Some of our attention is directed towards the small figures of Dr. Doom and the Silver Surfer by the word balloons, which begin at the middle of the page. The balloons are either linked to each other by bridges or they follow the left-to-right reading direction, creating a map that directs us through the Doom-Surfer conversation. In addition to representing speech in a silent medium, word balloons commonly include a tail that resembles--and functions like--an arrow, literally pointing at characters, compelling us to look at them.

And we read the word balloons to find out what's happening in the story. At this point in FF #57, we know that Doom is hatching a nefarious plan.
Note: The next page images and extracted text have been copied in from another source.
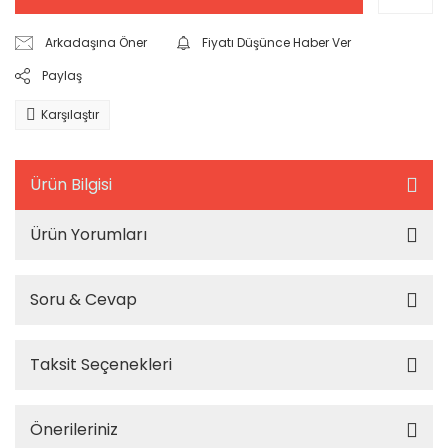
Arkadaşına Öner
Fiyatı Düşünce Haber Ver
Paylaş
Karşılaştır
Ürün Bilgisi
Ürün Yorumları
Soru & Cevap
Taksit Seçenekleri
Önerileriniz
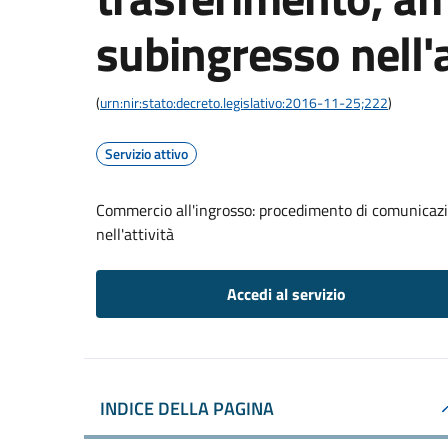
subingresso nell'a
(
urn:nir:stato:decreto.legislativo:2016-11-25;222
)
Servizio attivo
Commercio all'ingrosso: procedimento di comunicazi
nell'attività
Accedi al servizio
INDICE DELLA PAGINA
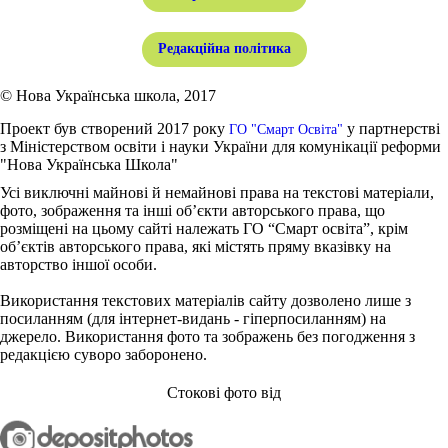
Редакційна політика
© Нова Українська школа, 2017
Проект був створений 2017 року
у партнерстві
ГО "Смарт Освіта"
з Міністерством освіти і науки України для комунікації реформи
"Нова Українська Школа"
Усі виключні майнові й немайнові права на текстові матеріали,
фото, зображення та інші об’єкти авторського права, що
розміщені на цьому сайті належать ГО “Смарт освіта”, крім
об’єктів авторського права, які містять пряму вказівку на
авторство іншої особи.
Використання текстових матеріалів сайту дозволено лише з
посиланням (для інтернет-видань - гіперпосиланням) на
джерело. Використання фото та зображень без погодження з
редакцією суворо заборонено.
Стокові фото від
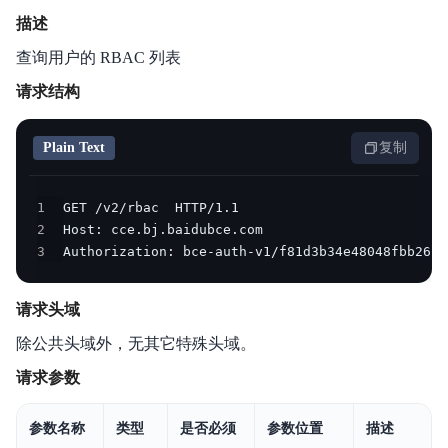
描述
查询用户的 RBAC 列表
请求结构
Plain Text
复制
1
2
3
Authorization: bce-auth-v1/f81d3b34e48048fbb2634
请求头域
除公共头域外，无其它特殊头域。
请求参数
参数名称
类型
是否必须
参数位置
描述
Even first-time comics readers would be put on alert by Doom's unsettling appearance and by a typically bombastic Stan Lee caption on page seven that describes Doom as "the most DEADLY--the most DANGEROUS--the most utterly DEMONIAC VILLAIN on the face of the Earth!" On a basic level, we know that the desires, goals and motivations of characters form the cause-and-effect chain at the heart of all stories: a narrative is about someone (usually though not necessarily humanoid) doing something for a reason. Doom's face dominates FF #57's cover, and Doom and/or the Surfer appear in 16 panels of the story before page 11. This frequency implicitly tells us to consider carefully what these characters do, because the trajectory of the story will emerge, at least in part, from how they interact.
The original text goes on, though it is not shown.